The Heisenberg model is a statistical mechanical model used in the study of critical points and phase transitions of magnetic systems, in which the spin of the magnetic systems are treated quantum mechanically. In the prototypical Ising model, defined on a d-dimensional lattice, at each lattice site, a spin $\sigma_i \in \{ \pm 1\}$represents a microscopic magnetic dipole to which the magnetic moment is either up or down.

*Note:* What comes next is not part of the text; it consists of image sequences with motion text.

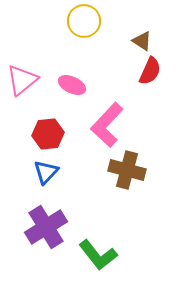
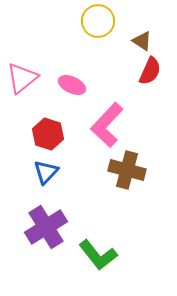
yellow circle: moved 14 px right
pink triangle: moved 2 px up
red hexagon: rotated 24 degrees clockwise
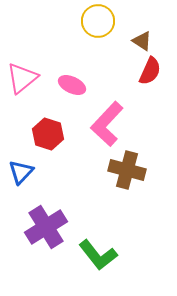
pink L-shape: moved 1 px up
blue triangle: moved 25 px left
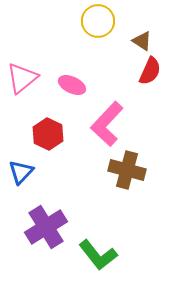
red hexagon: rotated 8 degrees clockwise
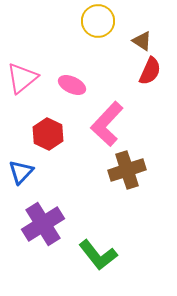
brown cross: rotated 33 degrees counterclockwise
purple cross: moved 3 px left, 3 px up
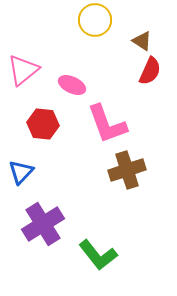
yellow circle: moved 3 px left, 1 px up
pink triangle: moved 1 px right, 8 px up
pink L-shape: rotated 63 degrees counterclockwise
red hexagon: moved 5 px left, 10 px up; rotated 20 degrees counterclockwise
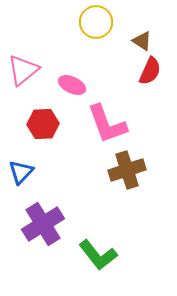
yellow circle: moved 1 px right, 2 px down
red hexagon: rotated 8 degrees counterclockwise
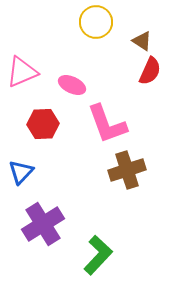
pink triangle: moved 1 px left, 2 px down; rotated 16 degrees clockwise
green L-shape: rotated 99 degrees counterclockwise
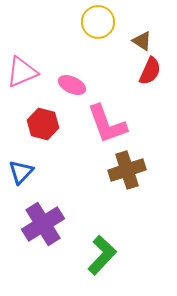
yellow circle: moved 2 px right
red hexagon: rotated 16 degrees clockwise
green L-shape: moved 4 px right
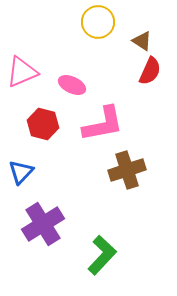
pink L-shape: moved 4 px left; rotated 81 degrees counterclockwise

For quantum mechanical reasons (see exchange interaction), the dominant coupling between two dipoles may cause nearest-neighbors to have lowest energy when they are aligned. Under this assumption (so that magnetic interactions only occur between adjacent dipoles) the Hamiltonian can be written in the form $\hat H = -J \sum_{j =1}^{N} \sigma_j \sigma_{j+1} - h \sum_{j =1}^{N} \sigma_j$

for a 1-dimensional model consisting of N dipoles, subject to the periodic boundary condition σN + 1 = σ1. The Heisenberg model is a more realistic model in that it treats the spins quantum-mechanically, by replacing the spin by a quantum operator (Pauli spin-1/2 matrices at spin 1/2), and the coupling constants Jx,Jy, and Jz. As such in 1-dimension, the Hamiltonian is given by $\hat H = -\frac{1}{2} \sum_{j=1}^{N} (J_x \sigma_j^x \sigma_{j+1}^x + J_y \sigma_j^y \sigma_{j+1}^y + J_z \sigma_j^z \sigma_{j+1}^z - h\sigma_j^{z})$

where the h on the right-hand side indicates the external magnetic field, with periodic boundary conditions, and at spin s = 1 / 2, spin matrices given by $\sigma^x = \begin{pmatrix} 0&1\\ 1&0 \end{pmatrix}$ $\sigma^y = \begin{pmatrix} 0&-i\\ i&0 \end{pmatrix}$ $\sigma^z = \begin{pmatrix} 1&0\\ 0&-1 \end{pmatrix}$

The Hamiltonian then acts upon the tensor product $(\mathbb{C}^2)^{\otimes N}$, of dimension 2N. The objective is to determine the spectrum of the Hamiltonian, from which the partition function can be calculated, from which the thermodynamics of the system can be studied. The most widely known type of Heisenberg model is probably the XXZ Heisenberg model, which occurs in the case $J = J_x = J_y \neq J_z = \Delta$. The spin 1/2 Heisenberg model in one dimension may be solved exactly using the Bethe ansatz.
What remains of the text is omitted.